Réunis de part et d’autre de la frontière provinciale, les producteurs dénoncent les impacts potentiels du projet sur leurs terres. Plusieurs craignent notamment la perte de superficies cultivables, alors que certaines des zones ciblées figurent parmi les plus fertiles de la région.
« On parle ici de terres qui nourrissent nos familles et nos communautés depuis des générations. On ne peut pas se permettre de les perdre sans comprendre exactement ce qui est prévu », a lancé un agriculteur présent lors du rassemblement.

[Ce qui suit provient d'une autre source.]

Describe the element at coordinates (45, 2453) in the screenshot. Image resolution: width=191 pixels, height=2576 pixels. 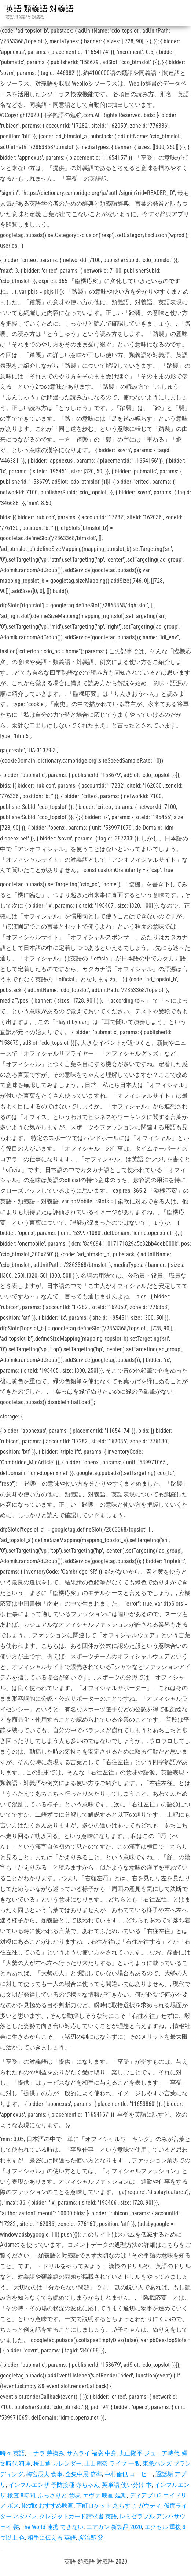
I see `コナラ 芽摘み` at that location.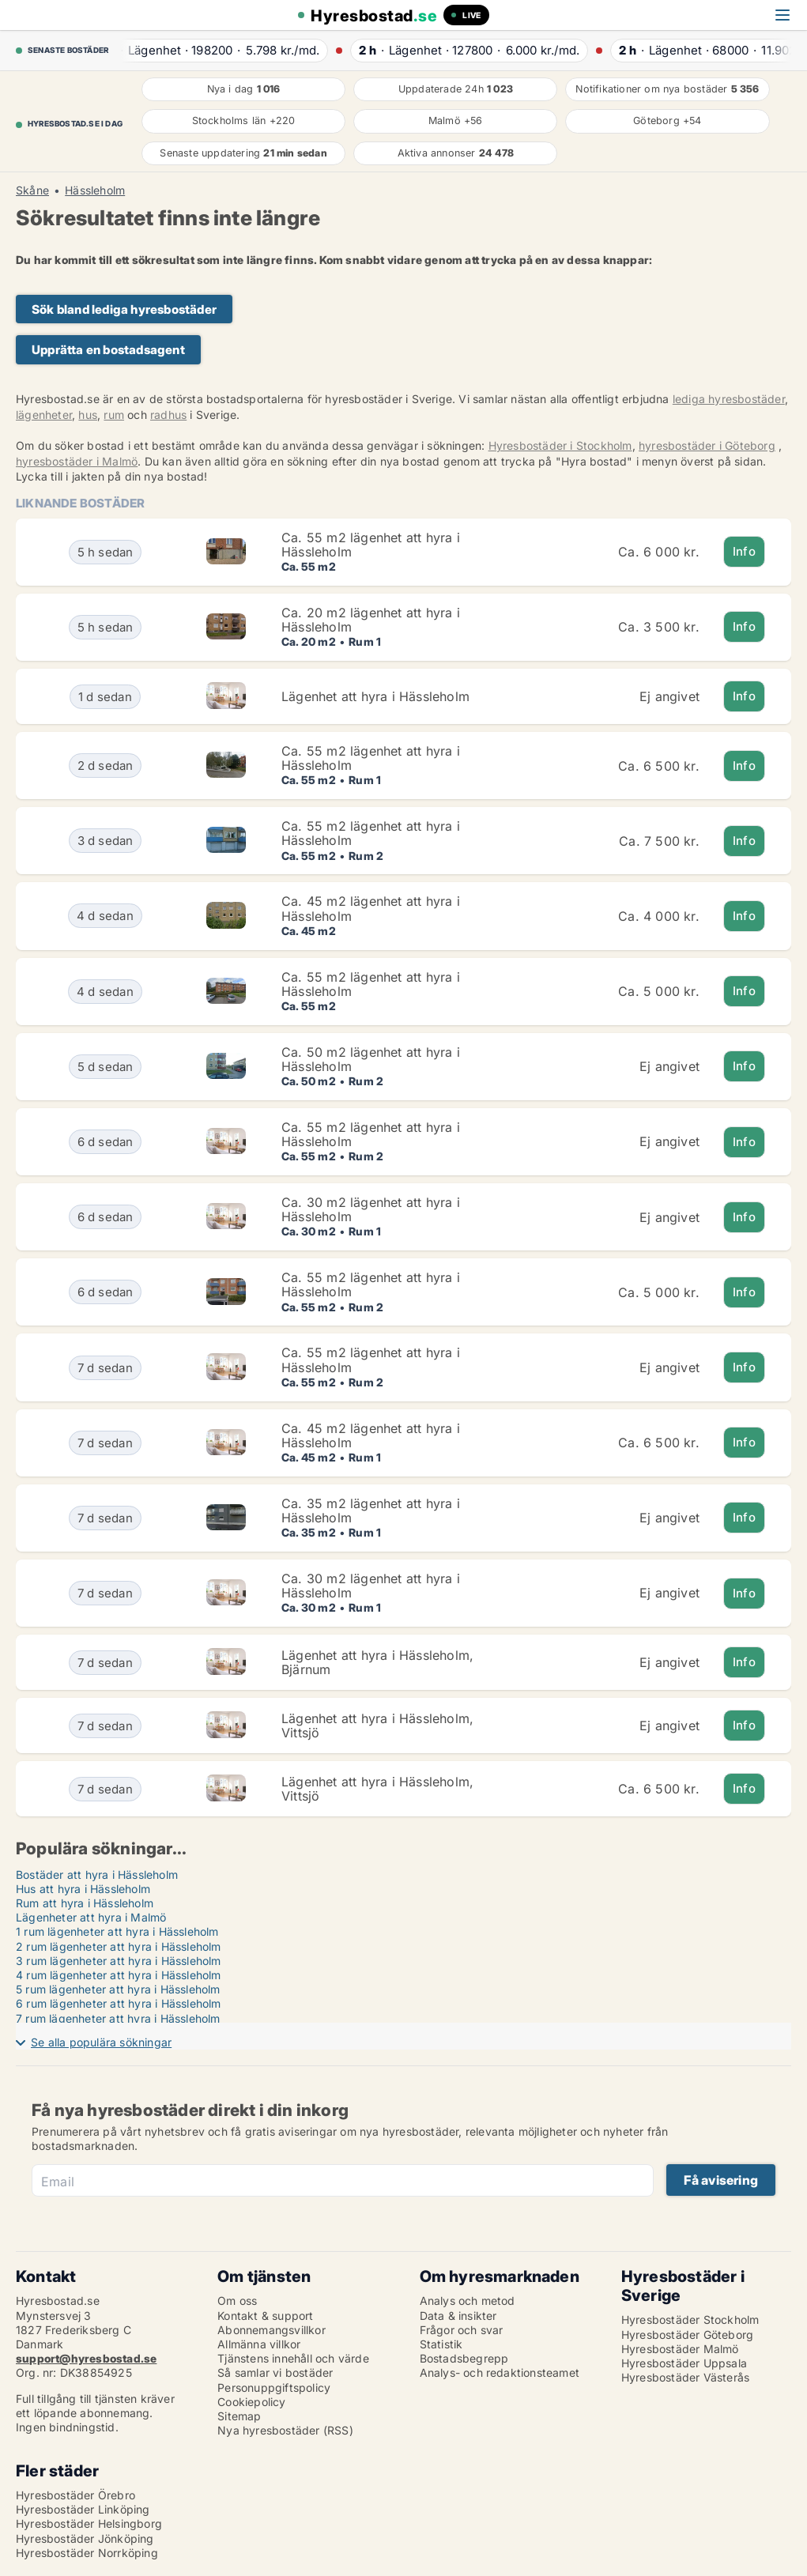 The image size is (807, 2576). Describe the element at coordinates (370, 545) in the screenshot. I see `Ca. 55 m2 lägenhet att hyra i Hässleholm` at that location.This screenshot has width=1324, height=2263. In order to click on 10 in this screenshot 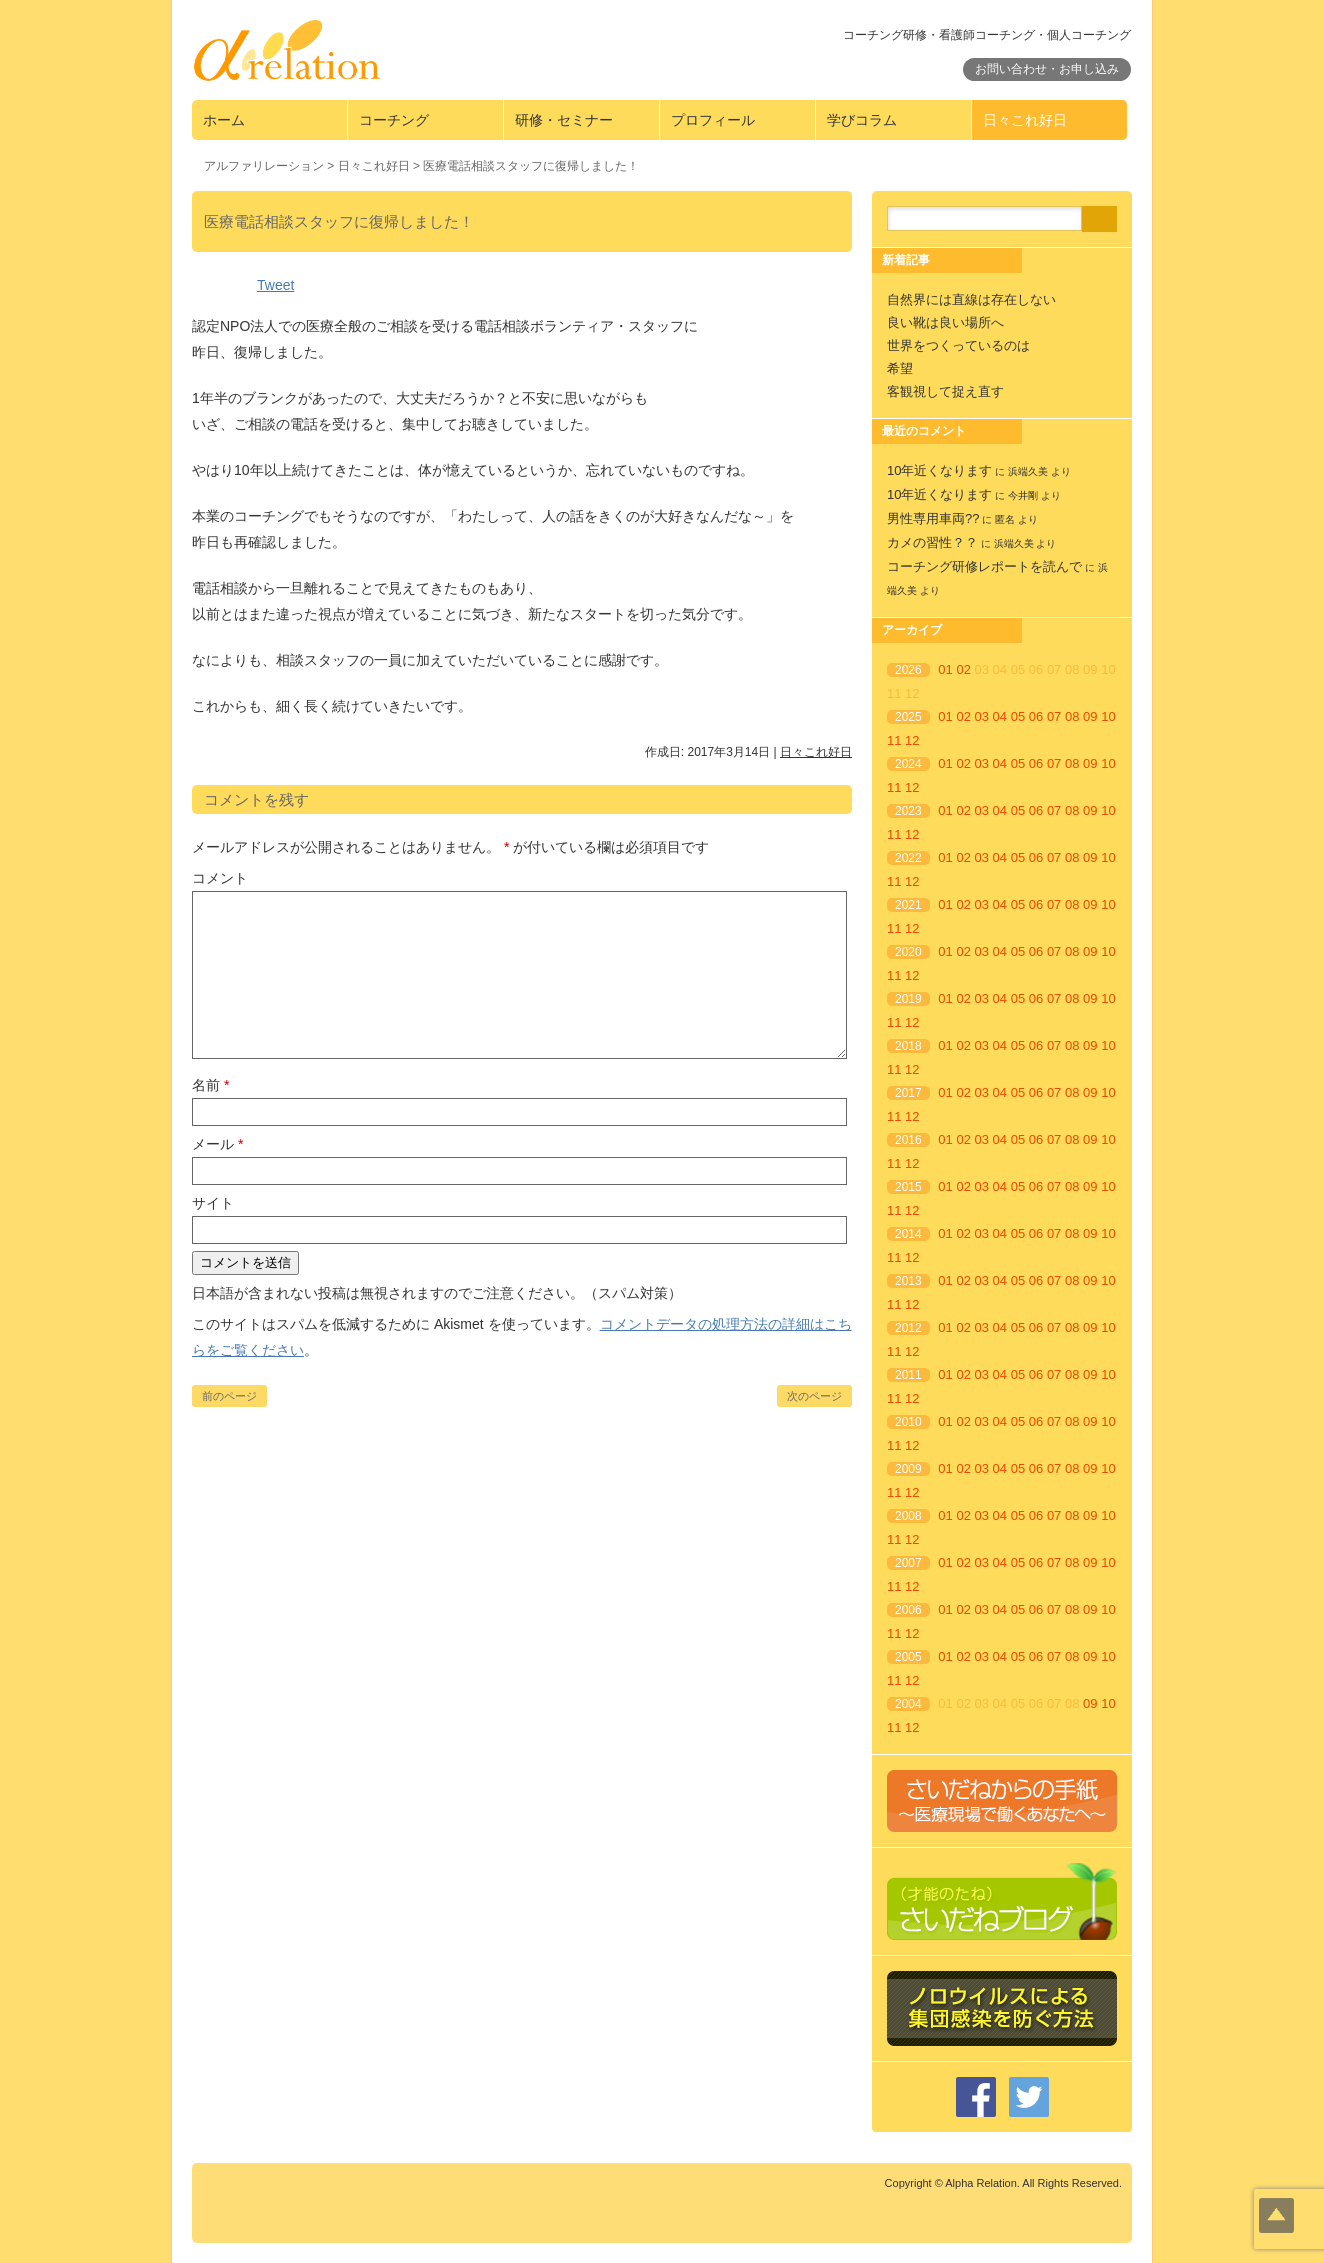, I will do `click(1108, 716)`.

Au-delà des pertes de terres, les manifestants déplorent un manque d’information entourant le projet Alto. Ils estiment ne pas avoir été suffisamment consultés ni informés des impacts réels du corridor d’étude, tant sur le plan environnemental qu’économique.
« On a plus de questions que de réponses. On veut savoir où ça passe, comment ça va affecter nos opérations, et surtout, pourquoi ces terres ont été ciblées », a ajouté une productrice de la région.
Le corridor d’étude du projet Alto vise à analyser différentes options de tracé pour un futur projet d’infrastructure, mais pour les agriculteurs présents, cette étape préliminaire suscite déjà des préoccupations majeures.
Les participants ont réclamé davantage de transparence de la part des promoteurs et des autorités responsables, ainsi qu’une véritable consultation publique avant toute décision finale.
Malgré leurs inquiétudes, les agriculteurs assurent qu’ils entendent poursuivre leurs démarches afin de faire entendre leur voix et protéger leurs terres.
« On n’est pas contre le développement, mais pas à n’importe quel prix », ont-ils conclu.